Notes of an Address on Romans 8:29-80, Philippians 1:20, 3:20-21
I desire to bring before you the object which the blessed God has in view in approaching men, why He has His glad tidings preached in the world, and what He intends to accomplish by the preaching. The grace of God that brings salvation to all men has appeared, and this, I might say, is the great theme in the epistle to the Roman; but the thought which God has in His mind in causing this grace to appear is only touched upon in the verses which I have read, in chapter 8, and only there do we get the purpose which God has in view in the publication of His grace. I read the passages in Philippians because they present to us a man in whose heart the purpose of God has found such a place that unswervingly He pursues it as the great object before his soul.

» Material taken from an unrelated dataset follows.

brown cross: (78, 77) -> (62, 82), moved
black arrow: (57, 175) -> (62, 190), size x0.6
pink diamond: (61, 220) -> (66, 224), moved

We get a good deal about the gospel in Philippians, almost as much as in Roman; only in the latter it is much more the relief which has been brought to us, righteousness and life in the last Adam for all, how all is appropriated by us, and how we are made conscious of the love of God, delivered from sin’s dominion, law, and the lusts of the flesh, that we may live to God in the power of the Spirit; whereas in Philippians it is the goal that is in view, fellowship with the gospel, and how to walk worthy of it.
The occasion for writing to the Philippians was furnished by a gift which he had received from them as an expression of their desire to help on the work of the Lord, and he brings before them in the epistle what the gospel was destined to effect in order that they might be able more intelligently to have fellowship with it; and this is brought before them not so much in the way of a statement of doctrine as in the way in which he himself had been influenced by it, so that the end and object of Christ in meeting him in grace on his way to Damascus became the eager pursuit of his soul.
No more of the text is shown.